Unlike the bank located on the first floor, these precious bank workers did not have to work and were spared this disaster.

Akshay!
26th April 2013, 05:52
And just compare how much media time this incident is getting to the Boston bombings (almost zero).

The difference?

In one of them 2 people were killed (by a Muslim).
In the second 260+ people were killed (by capitalism).

Slippers
26th April 2013, 06:48
And just compare how much media time this incident is getting to the Boston bombings (almost zero).

The difference?

In one of them 2 people were killed (by a Muslim).
In the second 260+ people were killed (by capitalism).

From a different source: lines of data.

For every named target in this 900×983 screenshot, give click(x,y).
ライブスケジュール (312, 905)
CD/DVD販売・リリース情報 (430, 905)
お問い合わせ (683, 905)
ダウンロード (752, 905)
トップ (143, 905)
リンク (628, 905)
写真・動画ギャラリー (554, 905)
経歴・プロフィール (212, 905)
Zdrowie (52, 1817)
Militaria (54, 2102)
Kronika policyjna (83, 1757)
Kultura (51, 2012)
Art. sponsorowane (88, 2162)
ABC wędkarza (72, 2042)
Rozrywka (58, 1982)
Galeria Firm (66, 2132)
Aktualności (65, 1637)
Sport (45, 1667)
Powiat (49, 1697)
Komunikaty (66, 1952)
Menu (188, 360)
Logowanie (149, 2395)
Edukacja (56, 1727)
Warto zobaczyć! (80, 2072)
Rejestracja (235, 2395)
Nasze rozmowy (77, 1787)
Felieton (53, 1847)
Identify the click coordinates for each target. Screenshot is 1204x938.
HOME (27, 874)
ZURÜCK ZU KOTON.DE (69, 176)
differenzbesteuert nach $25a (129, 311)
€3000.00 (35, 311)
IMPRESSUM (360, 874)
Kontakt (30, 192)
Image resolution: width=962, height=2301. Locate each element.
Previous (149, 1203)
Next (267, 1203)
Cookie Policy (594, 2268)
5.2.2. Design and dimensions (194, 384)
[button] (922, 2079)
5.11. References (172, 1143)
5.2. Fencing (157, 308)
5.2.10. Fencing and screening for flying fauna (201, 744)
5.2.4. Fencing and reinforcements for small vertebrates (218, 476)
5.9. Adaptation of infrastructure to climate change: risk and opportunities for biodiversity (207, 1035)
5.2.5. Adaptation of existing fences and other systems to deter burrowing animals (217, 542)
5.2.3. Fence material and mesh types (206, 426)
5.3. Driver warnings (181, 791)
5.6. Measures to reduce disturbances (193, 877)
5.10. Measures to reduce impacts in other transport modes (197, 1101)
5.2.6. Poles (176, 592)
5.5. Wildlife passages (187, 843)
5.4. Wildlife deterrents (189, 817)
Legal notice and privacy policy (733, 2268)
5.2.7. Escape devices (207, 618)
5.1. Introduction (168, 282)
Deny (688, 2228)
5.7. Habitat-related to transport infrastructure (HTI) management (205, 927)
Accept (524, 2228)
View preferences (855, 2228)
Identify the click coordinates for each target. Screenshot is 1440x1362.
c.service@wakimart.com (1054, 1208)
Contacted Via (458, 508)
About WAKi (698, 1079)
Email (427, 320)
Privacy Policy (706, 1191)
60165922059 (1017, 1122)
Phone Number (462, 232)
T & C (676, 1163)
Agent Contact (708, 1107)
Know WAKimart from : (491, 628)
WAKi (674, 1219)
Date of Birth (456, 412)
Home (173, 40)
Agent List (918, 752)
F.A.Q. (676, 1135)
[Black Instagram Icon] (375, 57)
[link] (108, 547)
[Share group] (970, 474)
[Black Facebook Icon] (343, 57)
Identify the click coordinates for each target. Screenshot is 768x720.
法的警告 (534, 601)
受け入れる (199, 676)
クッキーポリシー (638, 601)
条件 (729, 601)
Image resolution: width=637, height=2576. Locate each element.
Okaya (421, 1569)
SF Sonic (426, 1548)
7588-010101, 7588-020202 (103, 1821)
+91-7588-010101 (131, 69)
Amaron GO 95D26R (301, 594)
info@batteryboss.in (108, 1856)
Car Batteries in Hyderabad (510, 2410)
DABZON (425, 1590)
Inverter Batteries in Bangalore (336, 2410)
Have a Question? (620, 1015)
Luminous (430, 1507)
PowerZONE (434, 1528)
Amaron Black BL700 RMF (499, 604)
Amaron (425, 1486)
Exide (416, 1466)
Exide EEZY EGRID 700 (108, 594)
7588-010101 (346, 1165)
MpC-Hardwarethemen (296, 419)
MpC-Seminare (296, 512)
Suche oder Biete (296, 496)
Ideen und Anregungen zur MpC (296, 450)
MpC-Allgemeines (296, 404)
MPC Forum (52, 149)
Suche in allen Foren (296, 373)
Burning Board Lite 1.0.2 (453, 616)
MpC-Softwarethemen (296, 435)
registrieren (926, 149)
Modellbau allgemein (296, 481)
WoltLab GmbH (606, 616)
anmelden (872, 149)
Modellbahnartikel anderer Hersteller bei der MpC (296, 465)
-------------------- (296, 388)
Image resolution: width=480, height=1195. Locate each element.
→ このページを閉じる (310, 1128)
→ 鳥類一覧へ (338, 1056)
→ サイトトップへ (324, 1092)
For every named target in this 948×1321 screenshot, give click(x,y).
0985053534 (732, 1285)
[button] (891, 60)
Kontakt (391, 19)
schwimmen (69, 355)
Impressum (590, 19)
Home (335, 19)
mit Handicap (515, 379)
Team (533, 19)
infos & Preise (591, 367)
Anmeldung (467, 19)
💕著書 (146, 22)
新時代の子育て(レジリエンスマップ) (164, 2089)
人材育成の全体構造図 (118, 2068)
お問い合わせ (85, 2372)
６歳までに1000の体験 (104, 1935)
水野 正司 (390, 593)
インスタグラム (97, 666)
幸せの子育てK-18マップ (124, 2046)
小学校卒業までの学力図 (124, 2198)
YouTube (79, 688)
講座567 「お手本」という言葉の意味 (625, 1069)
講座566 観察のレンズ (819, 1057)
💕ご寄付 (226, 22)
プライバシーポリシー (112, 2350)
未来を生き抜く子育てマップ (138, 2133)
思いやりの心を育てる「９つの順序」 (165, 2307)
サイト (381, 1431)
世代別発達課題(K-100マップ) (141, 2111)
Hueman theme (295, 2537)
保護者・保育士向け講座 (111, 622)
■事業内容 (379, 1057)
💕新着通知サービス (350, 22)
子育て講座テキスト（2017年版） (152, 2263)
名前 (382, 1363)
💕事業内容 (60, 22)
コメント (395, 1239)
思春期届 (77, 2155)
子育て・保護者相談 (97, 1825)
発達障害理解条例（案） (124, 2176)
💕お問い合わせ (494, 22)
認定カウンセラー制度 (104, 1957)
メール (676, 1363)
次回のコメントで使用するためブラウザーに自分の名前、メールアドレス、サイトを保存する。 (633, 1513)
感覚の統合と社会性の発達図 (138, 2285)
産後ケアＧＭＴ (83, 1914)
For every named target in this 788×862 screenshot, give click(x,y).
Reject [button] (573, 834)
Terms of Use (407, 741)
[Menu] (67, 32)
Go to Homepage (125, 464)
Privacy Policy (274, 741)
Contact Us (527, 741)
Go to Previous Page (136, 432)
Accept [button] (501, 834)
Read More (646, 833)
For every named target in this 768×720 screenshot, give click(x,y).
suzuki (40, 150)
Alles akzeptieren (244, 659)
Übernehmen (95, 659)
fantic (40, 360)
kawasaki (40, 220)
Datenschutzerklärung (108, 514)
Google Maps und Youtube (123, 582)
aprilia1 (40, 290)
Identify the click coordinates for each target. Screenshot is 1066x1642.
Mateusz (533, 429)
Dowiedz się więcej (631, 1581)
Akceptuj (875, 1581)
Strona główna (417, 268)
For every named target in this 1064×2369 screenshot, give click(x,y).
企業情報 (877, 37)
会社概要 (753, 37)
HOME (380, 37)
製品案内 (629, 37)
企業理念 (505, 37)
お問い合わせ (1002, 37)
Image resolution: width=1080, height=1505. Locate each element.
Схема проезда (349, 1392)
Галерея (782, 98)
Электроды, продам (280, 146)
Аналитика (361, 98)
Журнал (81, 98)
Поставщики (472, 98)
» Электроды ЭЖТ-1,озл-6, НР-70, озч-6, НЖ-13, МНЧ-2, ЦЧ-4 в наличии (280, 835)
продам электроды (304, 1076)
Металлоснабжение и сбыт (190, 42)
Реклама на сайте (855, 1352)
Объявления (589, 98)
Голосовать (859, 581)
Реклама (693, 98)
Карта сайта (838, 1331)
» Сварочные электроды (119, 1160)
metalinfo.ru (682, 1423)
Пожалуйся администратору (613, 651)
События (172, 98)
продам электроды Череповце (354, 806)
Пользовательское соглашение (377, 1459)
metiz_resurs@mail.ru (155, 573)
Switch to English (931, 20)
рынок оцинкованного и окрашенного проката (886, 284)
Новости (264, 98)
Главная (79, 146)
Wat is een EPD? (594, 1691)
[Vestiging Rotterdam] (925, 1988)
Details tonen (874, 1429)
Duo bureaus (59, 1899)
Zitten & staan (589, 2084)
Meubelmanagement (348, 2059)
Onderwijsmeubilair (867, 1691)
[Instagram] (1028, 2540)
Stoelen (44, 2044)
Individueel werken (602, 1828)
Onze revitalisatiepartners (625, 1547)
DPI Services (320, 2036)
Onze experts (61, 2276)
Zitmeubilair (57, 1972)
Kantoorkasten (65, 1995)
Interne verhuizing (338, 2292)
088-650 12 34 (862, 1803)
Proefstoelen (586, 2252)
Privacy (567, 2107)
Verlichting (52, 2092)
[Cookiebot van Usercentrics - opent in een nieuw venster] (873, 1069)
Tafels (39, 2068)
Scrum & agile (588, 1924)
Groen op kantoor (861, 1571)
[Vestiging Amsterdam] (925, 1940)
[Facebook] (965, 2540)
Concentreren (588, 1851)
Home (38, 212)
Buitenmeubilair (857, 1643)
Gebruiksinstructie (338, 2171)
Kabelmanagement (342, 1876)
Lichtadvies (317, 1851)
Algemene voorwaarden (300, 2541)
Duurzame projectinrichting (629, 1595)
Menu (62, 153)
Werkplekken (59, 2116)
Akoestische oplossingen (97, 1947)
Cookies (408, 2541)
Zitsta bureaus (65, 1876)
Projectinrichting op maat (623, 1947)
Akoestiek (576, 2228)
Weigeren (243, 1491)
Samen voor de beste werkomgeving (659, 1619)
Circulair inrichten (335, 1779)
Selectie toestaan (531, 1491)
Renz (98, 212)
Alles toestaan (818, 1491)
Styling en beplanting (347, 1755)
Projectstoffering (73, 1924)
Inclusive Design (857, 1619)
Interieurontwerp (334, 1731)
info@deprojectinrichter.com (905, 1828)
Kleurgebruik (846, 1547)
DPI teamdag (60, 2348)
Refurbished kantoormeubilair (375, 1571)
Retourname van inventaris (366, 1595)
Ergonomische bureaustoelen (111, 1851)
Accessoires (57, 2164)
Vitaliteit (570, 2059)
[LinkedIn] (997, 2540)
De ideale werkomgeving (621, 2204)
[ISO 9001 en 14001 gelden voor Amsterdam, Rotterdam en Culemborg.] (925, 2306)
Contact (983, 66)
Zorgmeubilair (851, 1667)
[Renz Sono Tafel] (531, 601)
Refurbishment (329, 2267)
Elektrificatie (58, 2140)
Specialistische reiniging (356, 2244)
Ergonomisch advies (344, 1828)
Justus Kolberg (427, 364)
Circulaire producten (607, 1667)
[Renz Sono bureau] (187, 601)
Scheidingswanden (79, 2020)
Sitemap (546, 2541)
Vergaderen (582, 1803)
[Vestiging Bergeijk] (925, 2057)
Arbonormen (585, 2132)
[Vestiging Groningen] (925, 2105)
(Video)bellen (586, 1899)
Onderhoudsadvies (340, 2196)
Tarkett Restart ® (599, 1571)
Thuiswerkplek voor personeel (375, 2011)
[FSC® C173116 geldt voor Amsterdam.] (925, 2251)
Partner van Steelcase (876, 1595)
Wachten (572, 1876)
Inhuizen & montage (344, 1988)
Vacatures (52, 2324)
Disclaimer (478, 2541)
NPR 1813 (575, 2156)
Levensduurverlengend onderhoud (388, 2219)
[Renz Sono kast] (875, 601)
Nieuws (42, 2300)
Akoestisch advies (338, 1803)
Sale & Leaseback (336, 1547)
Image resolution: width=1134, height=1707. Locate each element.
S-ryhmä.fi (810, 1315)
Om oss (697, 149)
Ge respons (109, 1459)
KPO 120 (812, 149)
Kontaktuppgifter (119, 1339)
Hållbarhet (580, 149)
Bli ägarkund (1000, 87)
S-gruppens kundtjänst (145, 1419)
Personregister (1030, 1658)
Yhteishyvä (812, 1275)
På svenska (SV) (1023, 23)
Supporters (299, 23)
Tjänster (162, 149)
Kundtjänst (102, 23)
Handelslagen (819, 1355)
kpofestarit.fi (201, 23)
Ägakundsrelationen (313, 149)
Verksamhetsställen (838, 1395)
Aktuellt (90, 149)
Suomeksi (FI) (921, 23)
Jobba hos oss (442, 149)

The fact that the Boston bombing took place in the US - that as well.

Brutus
26th April 2013, 07:50
Always cutting corners for profit. Rats.

Tower of Bebel
27th April 2013, 10:23
I came across this quote on the social media, which accompanied a photo of two workers who died from this collapse:

"Writing about the factory regime in England during the nineteenth century, Karl Marx noted, "But in its blind unrestrainable passion, its wear-wolf hunger for surplus labour, capital oversteps not only the moral, but even the merely physical maximum bounds of the working-day. It usurps the time for growth, development and healthy maintenance of the body. It steals the time required for the consumption of fresh air and sunlight…. All that concerns it is simply and solely the maximum of labour-power that can be rendered fluent in a working-day. It attains this end by shortening the extent of the labourer’s life, as a greedy farmer snatches increased produce from the soil by reducing it of its fertility” (Capital, Chapter 10)"

Beeth
27th April 2013, 10:59
I am in Bangladesh at the moment. The strikes may continue for a few more days.

ModelHomeInvasion
30th April 2013, 06:17
The death toll has passed 400, and there are still roughly 1000 workers missing since Wednesday.

Brutus
30th April 2013, 07:24
Primark have pledged aid.

Ret
30th April 2013, 19:29
Article here;

The reasons for this slaughter are depressingly predictable; in the cost equation between periodic loss of workers’ lives and effective workplace health & safety measures the cheaper option always wins out. For the capitalists involved – the factory bosses and the international buyers for the Western clothing brands - this is entirely rational. All involved know that workplace deaths from factory fires and building collapses are inevitable under present conditions in Bangladesh - and that these conditions contribute greatly to the low costs of wages, price and profits.
http://libcom.org/news/house-cards-savar-building-collapse-26042013

Akshay!
30th April 2013, 22:59
1300 dead? http://www.telegraph.co.uk/news/worldnews/asia/bangladesh/10026421/Bangladesh-building-collapse-death-toll-approaches-1300.html

GerrardWinstanley
2nd May 2013, 10:57
Even the Pope (http://www.telegraph.co.uk/news/worldnews/asia/bangladesh/10029976/Bangladesh-factory-collapse-Pope-hits-out-at-slave-labour-amid-May-Day-protests.html) hit out at this outrage yesterday. I wouldn't be surprised if any of the slaves killed in these factories were children.